Exsolution has emerged
as an outstanding route for producing
oxide-supported
metal nanoparticles. For ABO3-perovskite
oxides, various late transition-metal cations can be substituted into
the lattice under oxidizing conditions and exsolved as metal nanoparticles
after reduction. A consistent and comprehensive description of the
point-defect thermodynamics and kinetics of this phenomenon is lacking,
however. Herein, supported by hybrid density-functional-theory calculations,
we propose a single model that explains diverse experimental observations,
such as why substituent transition-metal cations (but not host cations)

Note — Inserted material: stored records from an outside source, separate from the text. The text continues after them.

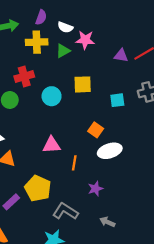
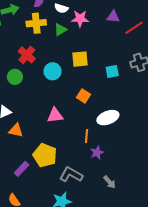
purple triangle: (121, 56) -> (113, 17), moved
red cross: (24, 77) -> (27, 55), turned -30
orange square: (96, 130) -> (83, 96), moved
orange line: (74, 163) -> (86, 136), moved
gray arrow: (107, 222) -> (110, 182), turned -152

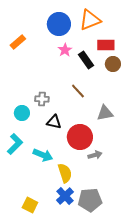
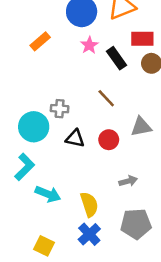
orange rectangle: (18, 42) -> (40, 41), moved
cyan circle: (22, 113) -> (34, 127), size x1.5
red circle: (80, 137) -> (109, 140), moved, size x0.6
cyan arrow: (43, 155) -> (48, 194), moved
gray pentagon: (90, 200) -> (136, 224), moved

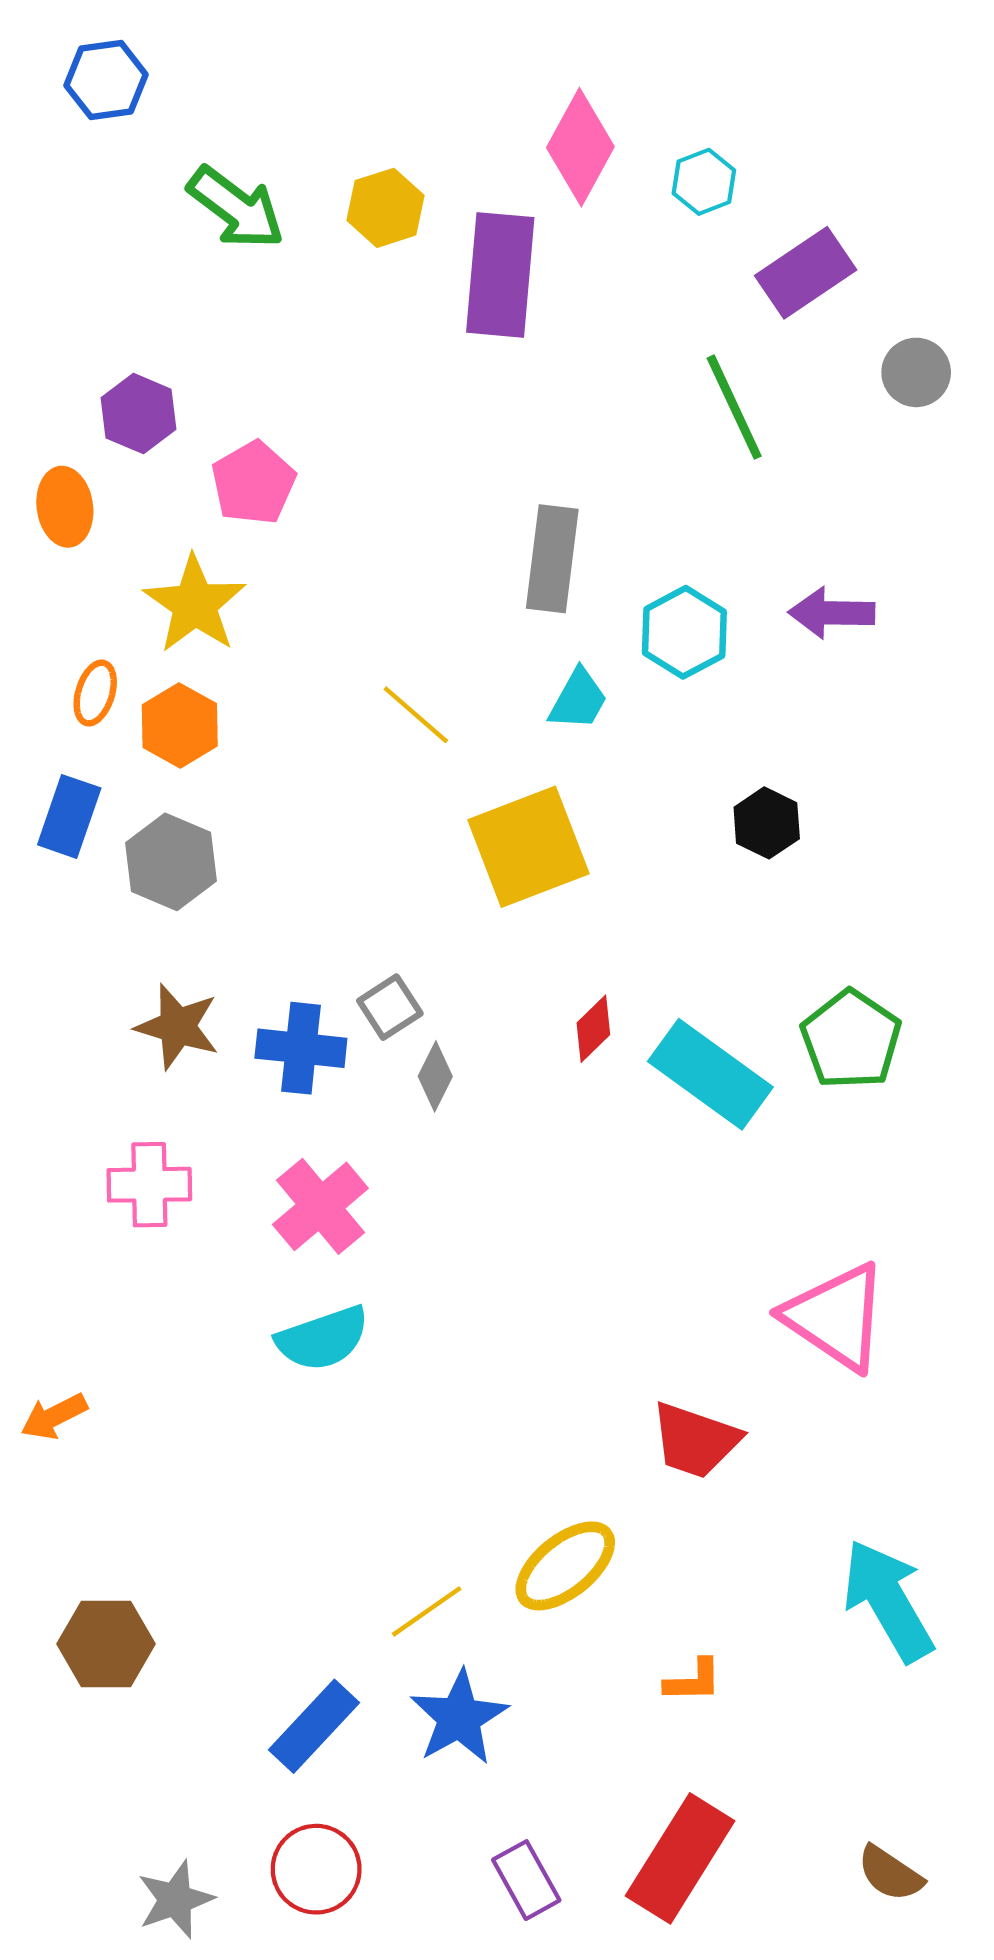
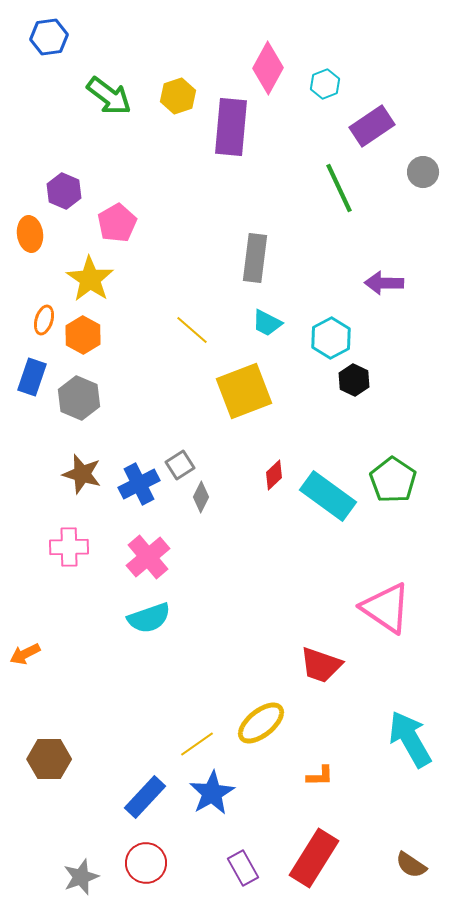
cyan hexagon: (684, 632) -> (331, 338), moved
cyan trapezoid: (578, 699) -> (267, 323), turned 88
blue cross: (301, 1048) -> (139, 484), turned -33

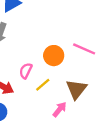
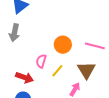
pink line: (84, 49) -> (95, 46), moved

exsolve from perovskite oxides upon reduction; why different substituent
transition-metal cations exsolve under different conditions; why the
metal nanoparticles are embedded in the surface; why exsolution occurs
surprisingly rapidly at relatively low temperatures; and why the reincorporation
of exsolved species involves far longer times and much higher temperatures.
Our model’s foundation is that the substituent transition-metal
cations are reduced to neutral species within the
perovskite lattice as the Fermi level is shifted upward within the
bandgap upon sample reduction. The calculations also indicate unconventional
influences of oxygen vacancies and A-site vacancies.
Our model thus provides a fundamental basis for improving existing,
and creating new, exsolution-generated catalysts.